Amerika hat sein Erntedankfest ja schon hinter sich. Ich persönlich habe es mir zur Regel gemacht, meine Danksagungen zumindest immer noch vor Weihnachten loszuwerden. Denn es gibt nichts Schlimmeres als Dankschulden. Und in diesem Jahr verdient so vieles Dank. Ich könnte ein ganzes Dankgebet aufsagen – im Geiste des vorgeschlagenen Verfassungszusatzes, wonach an öffentlichen Schulen täglich eine Minute stiller Einkehr obligatorisch werden soll.

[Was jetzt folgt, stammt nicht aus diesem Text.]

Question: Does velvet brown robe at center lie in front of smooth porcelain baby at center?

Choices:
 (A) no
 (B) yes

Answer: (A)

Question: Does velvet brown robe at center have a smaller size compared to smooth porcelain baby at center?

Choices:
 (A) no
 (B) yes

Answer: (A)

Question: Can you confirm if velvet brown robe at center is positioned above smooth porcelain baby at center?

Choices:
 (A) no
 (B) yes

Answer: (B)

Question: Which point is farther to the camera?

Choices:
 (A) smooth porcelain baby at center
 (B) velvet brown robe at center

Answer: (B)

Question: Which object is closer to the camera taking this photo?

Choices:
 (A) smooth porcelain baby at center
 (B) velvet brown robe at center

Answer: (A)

Ich beginne diesen Tag, o HErr, mit einem Wort des Dankes, daß Du unseren Präsidenten die Weisheit des Schulgebets erkennen ließest, oder ihm doch wenigstens soviel Weisheit verliehst, die Rechten rechts zu überholen, nachdem sie bei den letzten Wahlen so herrlich gewonnen haben. Dieser heilige Zusatz zur Verfassung, o HErr, erlegt den kleinen Heidenkindern die Segnungen des täglichen Gebetes auf, und ich danke Dir, daß die öffentlichen Schulen seitdem ihren Kindern wenigstens etwas zu bieten haben. Es soll ja Lehrer geben, die in ihren Klassen immer dann „stille Einkehr“ anordnen, wenn Fragen gestellt werden. Das lehrt uns, daß die Rechten recht haben: wenn die kleinen Schulkinder schon einmal stille sind, dann sollen sie an Dich denken, o HErr. Hauptsache, sie denken.

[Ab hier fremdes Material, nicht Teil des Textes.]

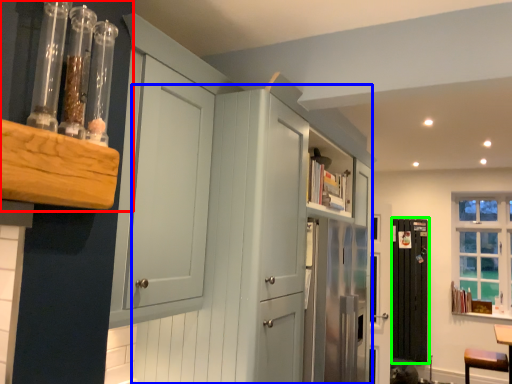 Question: Considering the real-world distances, which object is farthest from shelf (highlighted by a red box)? dresser (highlighted by a blue box) or screen door (highlighted by a green box)?

Choices:
 (A) dresser
 (B) screen door

Answer: (B) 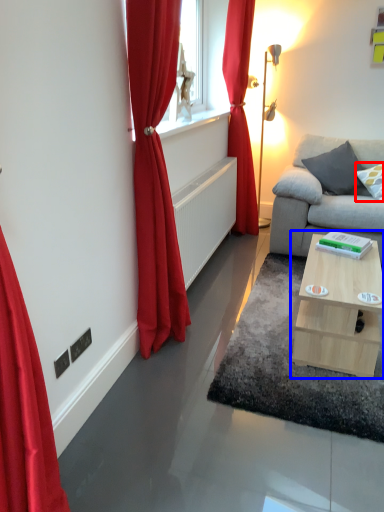 Question: Which object appears farthest to the camera in this image, pillow (highlighted by a red box) or table (highlighted by a blue box)?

Ich danke Dir an diesem Tag, o HErr, für den „Vertrag mit Amerika“, den Deine republikanischen Diener im Kongreß für das neue Jahr planen. Ich danke Dir für Deine Wachsamkeit, mit der Du die illegalen Fremden niederschlägst, so wie Du einst Moabiter und Kanaaniter und Philister niedergeschlagen hast. In Kalifornien haben sie Gesetze erlassen, nach denen illegal eingereiste Fremde keine Ausbildung und medizinische Versorgung mehr erhalten dürfen. Aber nicht nur die illegalen Fremden. Der „Vertrag“ schlägt auch die legalen Fremden nieder, so daß Deine Fülle sozialer Leistungen Deinem eigenen Volke vorbehalten bleibt, den Bürgern, damit diese Ausländer nicht länger Deinen Tempel des Etats entweihen können. Wir haben gehört, daß da welche sagen, legale Ausländer zahlten Steuern und dienten in der US- Armee, und deshalb solle man sie auch wählen lassen. Und andere sollen gar sagen, die Verjagung der legalen Fremden aus dem Tempel spare nur ein Prozent des Etats für medizinische Hilfe ein, zwei Prozent des Fürsorgeetats und drei Prozent des Etats für kostenlose Mahlzeiten. Aber das Wort des HErrn lautet: Legale Fremde wählen nicht, und wenn sie keine Vertreter wählen können, die für ihre sozialen Leistungen streiten, dann kriegen sie eben auch keine. Und das Füllhorn der sozialen Leistungen soll sich nur auf Dein Volk ergießen.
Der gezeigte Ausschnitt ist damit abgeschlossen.